(Source records)
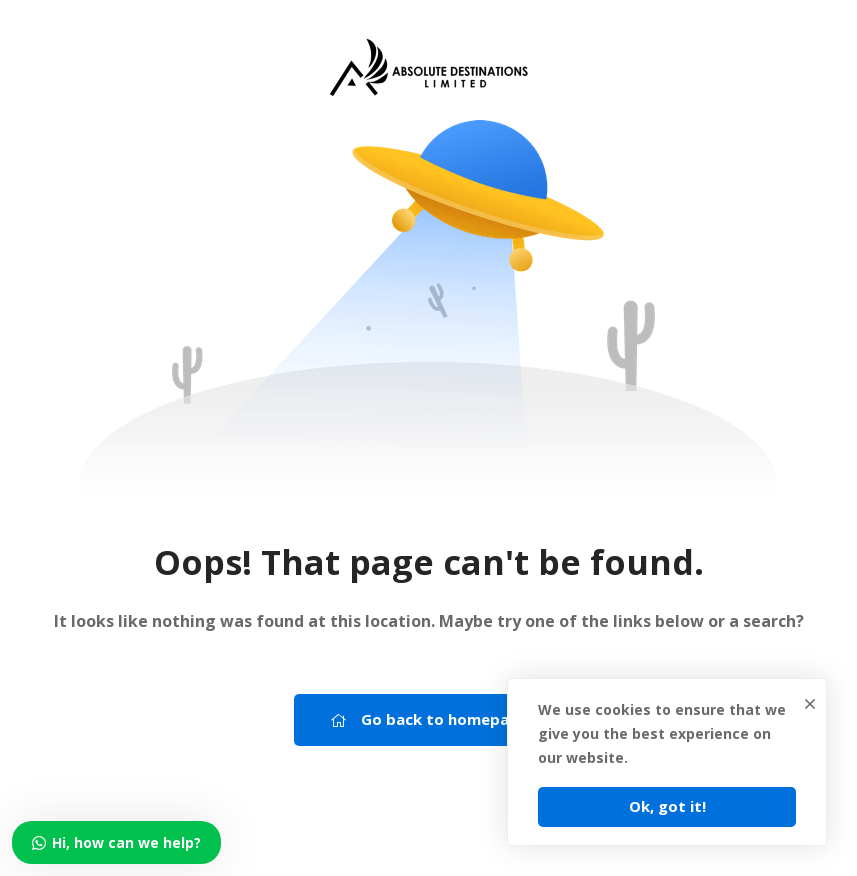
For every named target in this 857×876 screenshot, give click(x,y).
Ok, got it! (667, 806)
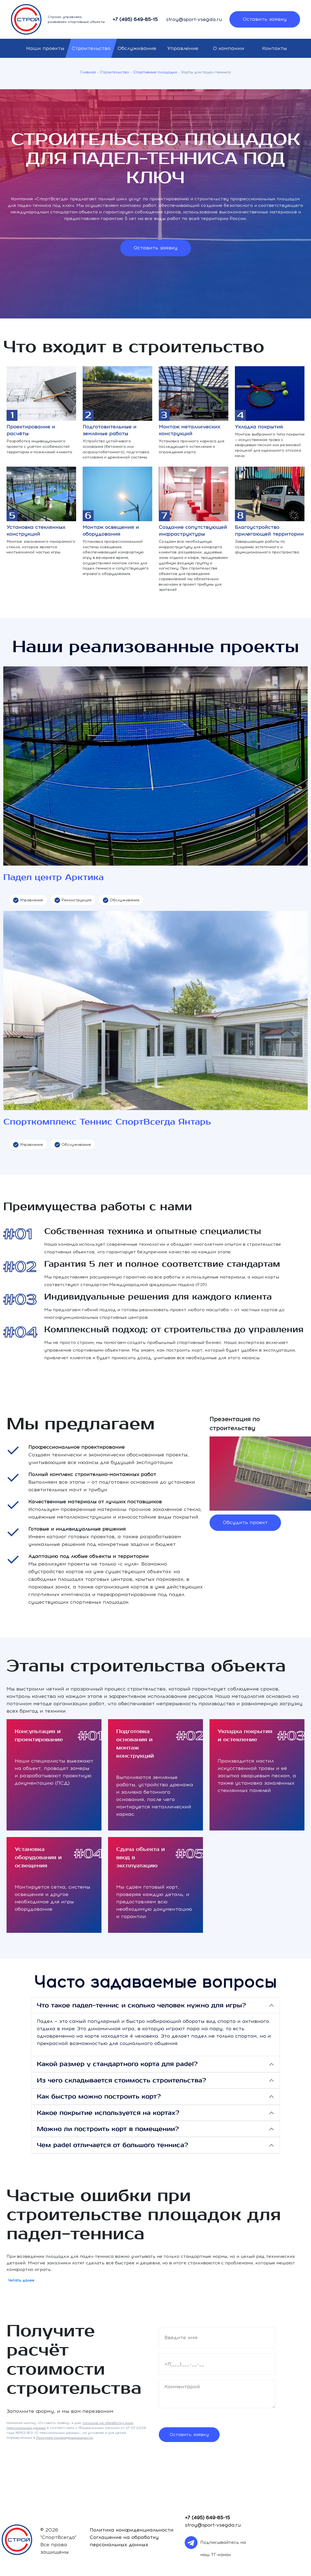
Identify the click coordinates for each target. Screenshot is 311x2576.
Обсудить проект (245, 1522)
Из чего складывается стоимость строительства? (121, 2080)
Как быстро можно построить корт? (99, 2096)
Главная (88, 72)
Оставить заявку (265, 19)
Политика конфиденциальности (132, 2530)
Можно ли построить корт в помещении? (108, 2129)
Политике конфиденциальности (64, 2438)
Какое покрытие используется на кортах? (108, 2113)
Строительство (91, 48)
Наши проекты (45, 48)
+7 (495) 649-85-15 (135, 19)
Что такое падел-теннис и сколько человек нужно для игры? (141, 2005)
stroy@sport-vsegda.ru (194, 19)
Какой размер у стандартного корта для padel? (117, 2064)
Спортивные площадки (155, 72)
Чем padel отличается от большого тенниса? (112, 2145)
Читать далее (21, 2280)
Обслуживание (137, 48)
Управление (182, 48)
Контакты (274, 48)
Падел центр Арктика (53, 877)
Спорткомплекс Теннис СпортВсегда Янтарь (107, 1122)
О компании (228, 48)
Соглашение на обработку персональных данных (124, 2541)
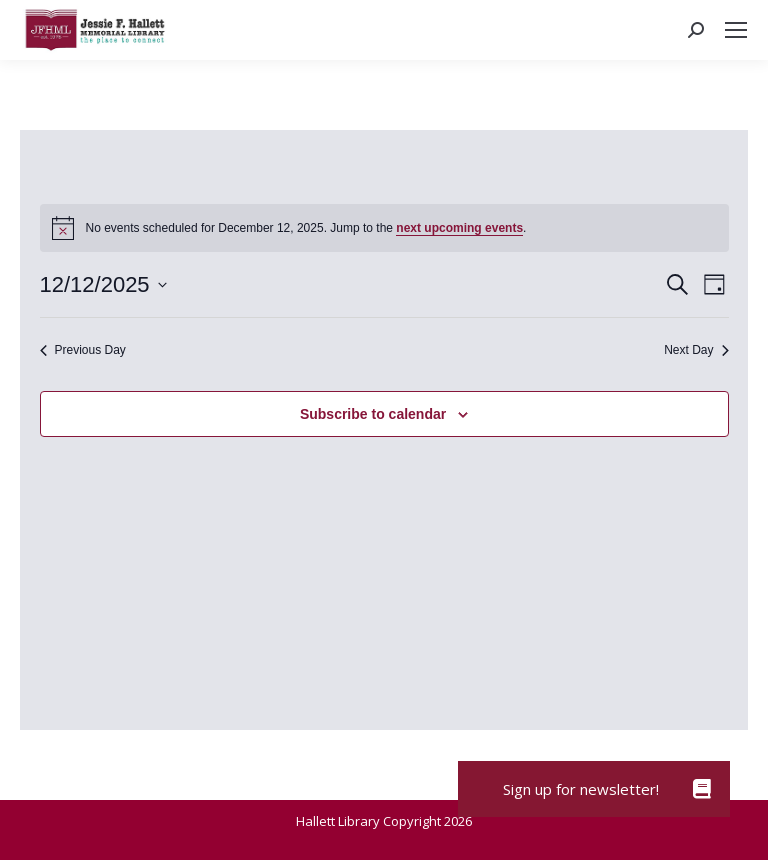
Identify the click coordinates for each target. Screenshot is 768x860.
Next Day (696, 350)
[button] (702, 789)
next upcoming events (459, 228)
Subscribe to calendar (373, 414)
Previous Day (83, 350)
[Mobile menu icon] (736, 30)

_EXERCISE BRIEF_.
Please copy exactly the lines from the one containing "Соглашение на обработку" through the last line of the records above, both included, and leave out any pictures.

_ANSWER TO THIS TASK_.
Соглашение на обработку персональных данных (124, 2541)
Identify the click coordinates for each target. Screenshot is 768x860.
Next Day (696, 350)
[button] (702, 789)
next upcoming events (459, 228)
Subscribe to calendar (373, 414)
Previous Day (83, 350)
[Mobile menu icon] (736, 30)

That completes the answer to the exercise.